Unlike the other three games, ‘Hokra’ is a little more technical in its execution and basic in terms of its concept, and therefore may be only good for a few matches before it runs its course. Where the other games’ mechanics are what adds to their replayability, ‘Hokra’s gameplay feels the most like a one trick pony. There’s little nuance to it beyond developing clever dodge tactics to avoid giving up the ball or using the pass mechanic to keep the momentum in your favor, to the point that those with the most experience in ‘Hokra’ usually end up winning every match.
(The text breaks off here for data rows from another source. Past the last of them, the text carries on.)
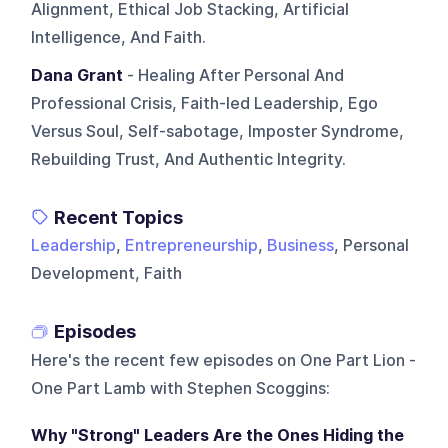
Alignment, Ethical Job Stacking, Artificial
Intelligence, And Faith.
Dana Grant
- Healing After Personal And
Professional Crisis, Faith-led Leadership, Ego
Versus Soul, Self-sabotage, Imposter Syndrome,
Rebuilding Trust, And Authentic Integrity.
Recent Topics
Leadership
,
Entrepreneurship
,
Business
, Personal
Development, Faith
Episodes
Here's the recent few episodes on
One Part Lion -
One Part Lamb with Stephen Scoggins
:
Why "Strong" Leaders Are the Ones Hiding the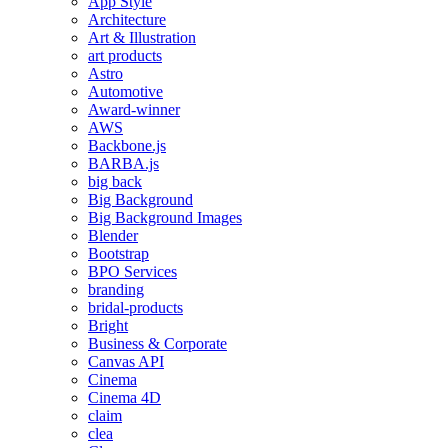
App Style
Architecture
Art & Illustration
art products
Astro
Automotive
Award-winner
AWS
Backbone.js
BARBA.js
big back
Big Background
Big Background Images
Blender
Bootstrap
BPO Services
branding
bridal-products
Bright
Business & Corporate
Canvas API
Cinema
Cinema 4D
claim
clea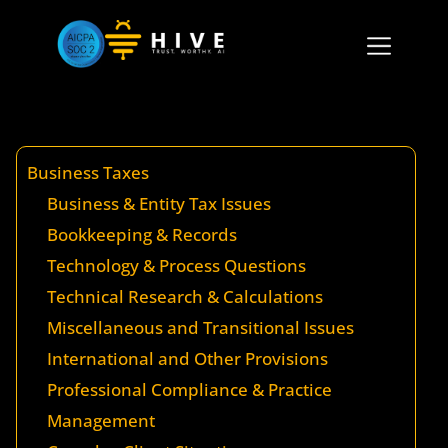
Business Taxes
Business & Entity Tax Issues
Bookkeeping & Records
Technology & Process Questions
Technical Research & Calculations
Miscellaneous and Transitional Issues
International and Other Provisions
Professional Compliance & Practice
Management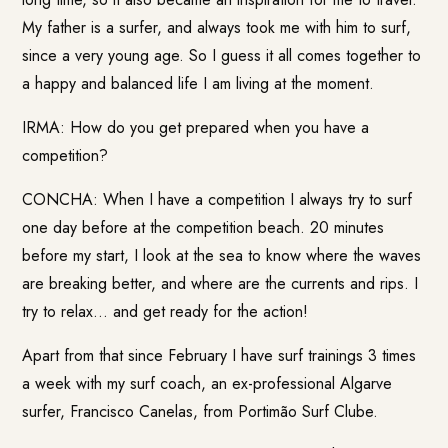
My father is a surfer, and always took me with him to surf,
since a very young age. So I guess it all comes together to
a happy and balanced life I am living at the moment.
IRMA: How do you get prepared when you have a
competition?
CONCHA: When I have a competition I always try to surf
one day before at the competition beach. 20 minutes
before my start, I look at the sea to know where the waves
are breaking better, and where are the currents and rips. I
try to relax… and get ready for the action!
Apart from that since February I have surf trainings 3 times
a week with my surf coach, an ex-professional Algarve
surfer, Francisco Canelas, from Portimão Surf Clube.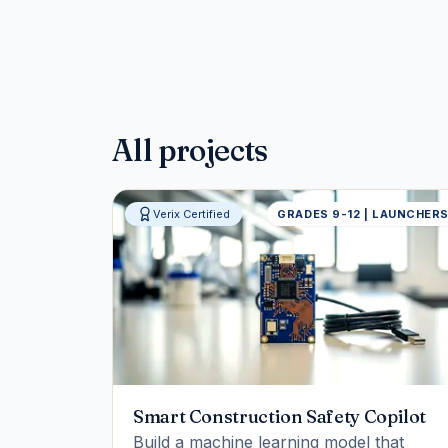
All projects
Verix Certified
GRADES 9-12 | LAUNCHER
Smart Construction Safety Copilot
Build a machine learning model that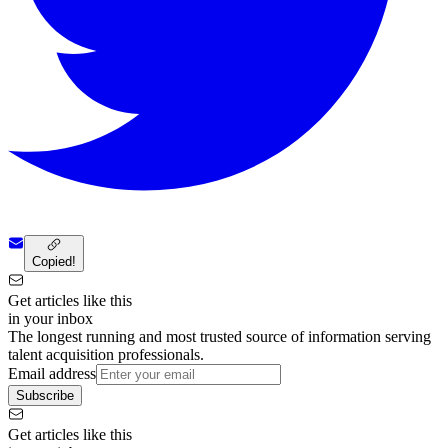
Copied!
Get articles like this
in your inbox
The longest running and most trusted source of information serving
talent acquisition professionals.
Email address
Subscribe
Get articles like this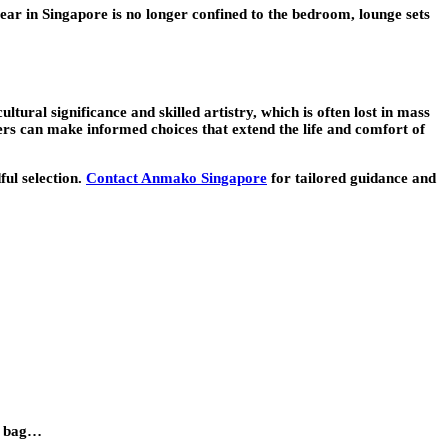
wear in Singapore is no longer confined to the bedroom, lounge sets
tural significance and skilled artistry, which is often lost in mass
ers can make informed choices that extend the life and comfort of
ful selection.
Contact Anmako Singapore
for tailored guidance and
et bag…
And that’s where Sportsfriends is the most successful: in its ability to provide exciting matches to novice and veteran players alike. Sure, the beautiful design of the game, which is bursting full of vibrant pastel colors, is an attention-grabber, but Sportsfriends lives and dies with its individual sports. Admittedly, there will be some who write Sportsfriends off completely due to the lack of online multiplayer, and that’s a fair criticism of the game. Die Gute Fabrik is pursuing a very particular subset of gamers here, and leaving the rest out in the cold.
However, those who can get three or more friends together for a lengthy Sportsfriends play session will come away feeling like they did back when local multiplayer was an endless addiction fueled by caffeine and heated arguments. Some of the games are more successful in delivering that feeling, or in generating excitement, than others, but as a whole the collection works more often than not. Get a group of friends together – even those who might not be particularly adept at video games – and you’ll likely have a good time.
Sportsfriends is available now for PS3 and PS4 with Cross-Buy and is headed to the PC in the near future. Game Rant was provided a PlayStation code for this review.